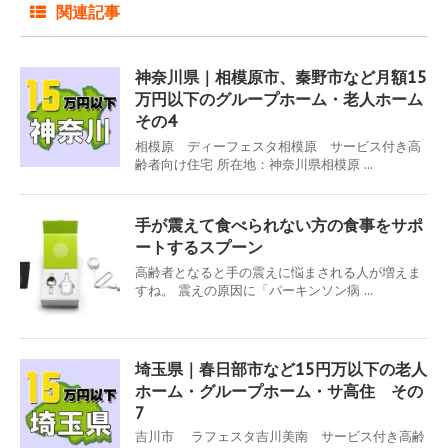
関連記事
神奈川県｜相模原市、秦野市など月額15
万円以下のグループホーム・老人ホーム
その4
相模原 ディーフェスタ相模原 サービス付き高
齢者向け住宅 所在地：神奈川県相模原 ...
手が震えて食べられない方の食事をサポ
ートするスプーン
高齢者となると手の震えに悩まされる人が増えま
すね。 震えの原因に「パーキンソン病 ...
埼玉県｜春日部市など15円万以下の老人
ホーム・グループホーム・サ高住 その
7
吉川市 ラフェスタ吉川美南 サービス付き高齢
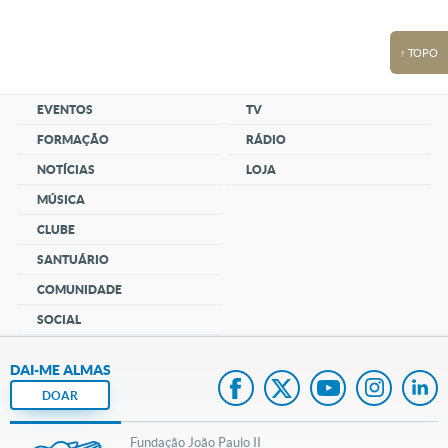
↑ TOPO
EVENTOS
TV
FORMAÇÃO
RÁDIO
NOTÍCIAS
LOJA
MÚSICA
CLUBE
SANTUÁRIO
COMUNIDADE
SOCIAL
DAI-ME ALMAS
DOAR
Fundação João Paulo II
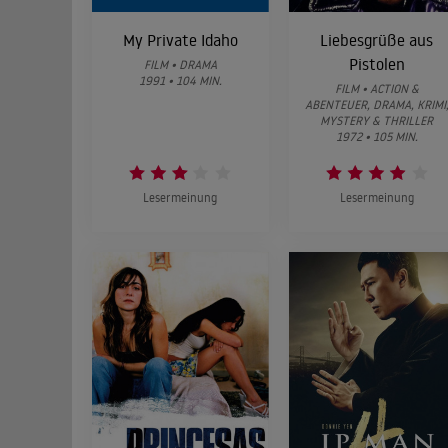
My Private Idaho
Liebesgrüße aus
Pistolen
FILM • DRAMA
1991 • 104 MIN.
FILM • ACTION &
ABENTEUER, DRAMA, KRIMI
MYSTERY & THRILLER
1972 • 105 MIN.
Lesermeinung
Lesermeinung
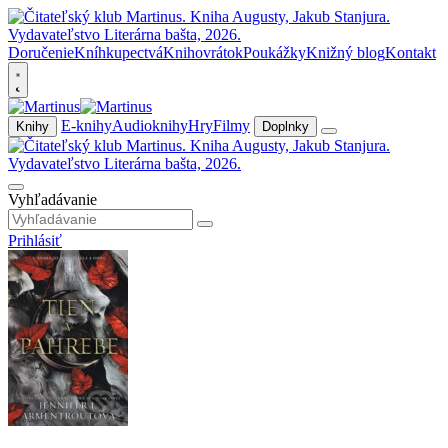
Doručenie
Kníhkupectvá
Knihovrátok
Poukážky
Knižný blog
Kontakt
E-knihy
Audioknihy
Hry
Filmy
Knihy
Doplnky
Vyhľadávanie
Prihlásiť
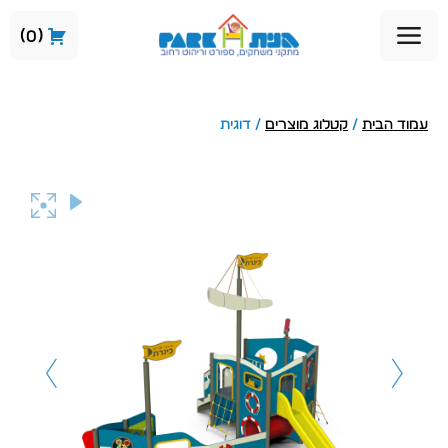
0
עמוד הבית
/
קטלוג מוצרים
/ דוגית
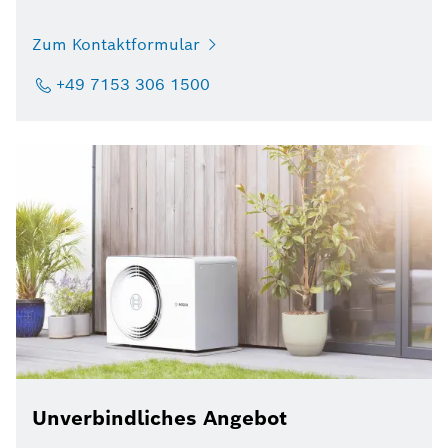
Zum Kontaktformular
+49 7153 306 1500
Unverbindliches Angebot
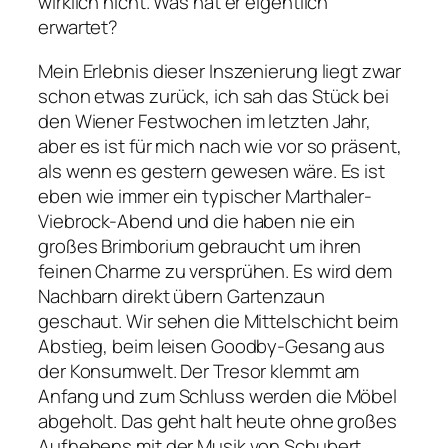
wirklich nicht. Was hat er eigentlich
erwartet?
Mein Erlebnis dieser Inszenierung liegt zwar
schon etwas zurück, ich sah das Stück bei
den Wiener Festwochen im letzten Jahr,
aber es ist für mich nach wie vor so präsent,
als wenn es gestern gewesen wäre. Es ist
eben wie immer ein typischer Marthaler-
Viebrock-Abend und die haben nie ein
großes Brimborium gebraucht um ihren
feinen Charme zu versprühen. Es wird dem
Nachbarn direkt übern Gartenzaun
geschaut. Wir sehen die Mittelschicht beim
Abstieg, beim leisen Goodby-Gesang aus
der Konsumwelt. Der Tresor klemmt am
Anfang und zum Schluss werden die Möbel
abgeholt. Das geht halt heute ohne großes
Aufhebens mit der Musik von Schubert,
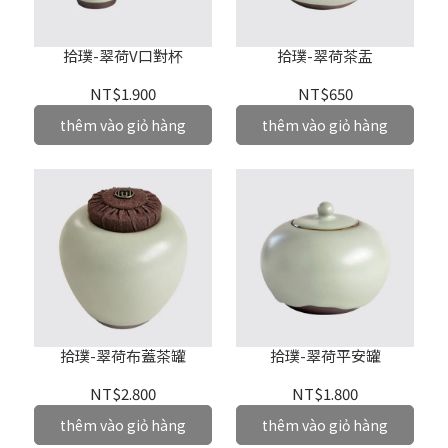
拾璞-翠荷V口對杯
拾璞-翠荷茶盂
NT$1.900
NT$650
thêm vào giỏ hàng
thêm vào giỏ hàng
拾璞-翠荷布蓋茶罐
拾璞-翠荷平安罐
NT$2.800
NT$1.800
thêm vào giỏ hàng
thêm vào giỏ hàng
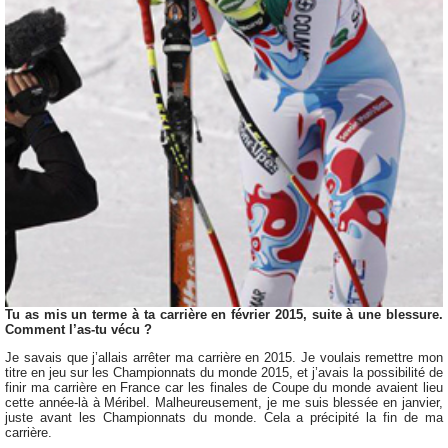
Tu as mis un terme à ta carrière en février 2015, suite à une blessure.
Comment l’as-tu vécu ?
Je savais que j’allais arrêter ma carrière en 2015. Je voulais remettre mon
titre en jeu sur les Championnats du monde 2015, et j’avais la possibilité de
finir ma carrière en France car les finales de Coupe du monde avaient lieu
cette année-là à Méribel. Malheureusement, je me suis blessée en janvier,
juste avant les Championnats du monde. Cela a précipité la fin de ma
carrière.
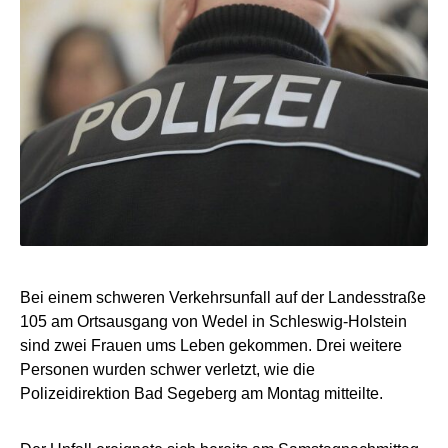
Bei einem schweren Verkehrsunfall auf der Landesstraße
105 am Ortsausgang von Wedel in Schleswig-Holstein
sind zwei Frauen ums Leben gekommen. Drei weitere
Personen wurden schwer verletzt, wie die
Polizeidirektion Bad Segeberg am Montag mitteilte.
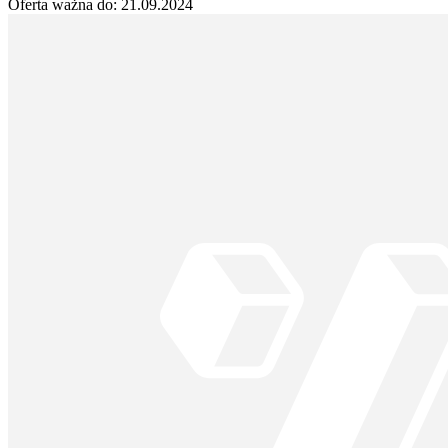
Oferta ważna do:
21.09.2024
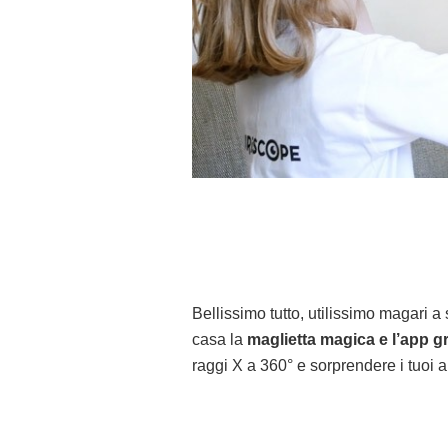
Bellissimo tutto, utilissimo magari a
casa la
maglietta magica e l’app gr
raggi X a 360° e sorprendere i tuoi a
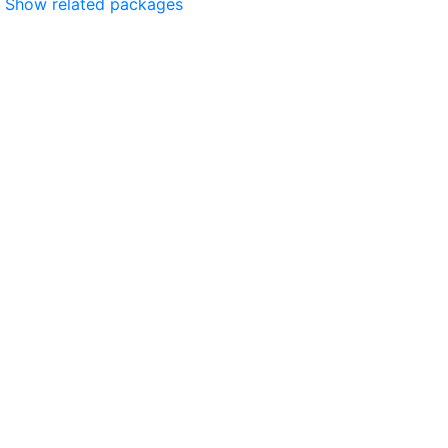
Show related packages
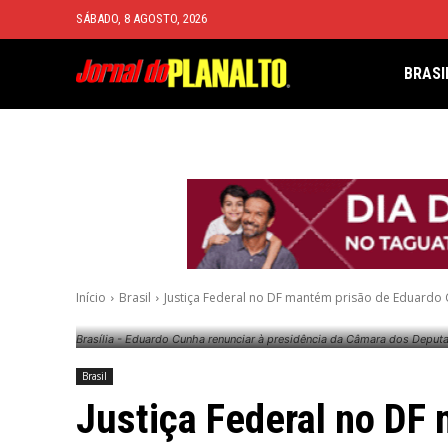
SÁBADO, 8 AGOSTO, 2026
BRASI
Início
Brasil
Justiça Federal no DF mantém prisão de Eduardo
Brasília - Eduardo Cunha renunciar à presidência da Câmara dos Deputa
Brasil
Justiça Federal no DF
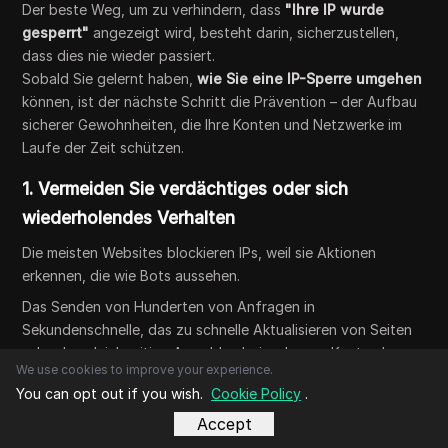
Der beste Weg, um zu verhindern, dass
"Ihre IP wurde
gesperrt"
angezeigt wird, besteht darin, sicherzustellen,
dass dies nie wieder passiert.
Sobald Sie gelernt haben,
wie Sie eine IP-Sperre umgehen
können, ist der nächste Schritt die Prävention – der Aufbau
sicherer Gewohnheiten, die Ihre Konten und Netzwerke im
Laufe der Zeit schützen.
1. Vermeiden Sie verdächtiges oder sich
wiederholendes Verhalten
Die meisten Websites blockieren IPs, weil sie Aktionen
erkennen, die wie Bots aussehen.
Das Senden von Hunderten von Anfragen in
Sekundenschnelle, das zu schnelle Aktualisieren von Seiten
oder das gleichzeitige Anmelden bei mehreren Konten kann
We use cookies to improve your experience.
automatische Sperren auslösen.
You can opt out if you wish.
Cookie Policy
.
Halten Sie Ihre Handlungen natürlich:
Accept
Warten Sie einige Sekunden zwischen Anmeldungen oder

________________

_How to complete this task:_ If a line in the records contains the word "carrière", copy it out.

_Task response:_
Tu as mis un terme à ta carrière en février 2015, suite à une blessure.
Je savais que j’allais arrêter ma carrière en 2015. Je voulais remettre mon
finir ma carrière en France car les finales de Coupe du monde avaient lieu
carrière.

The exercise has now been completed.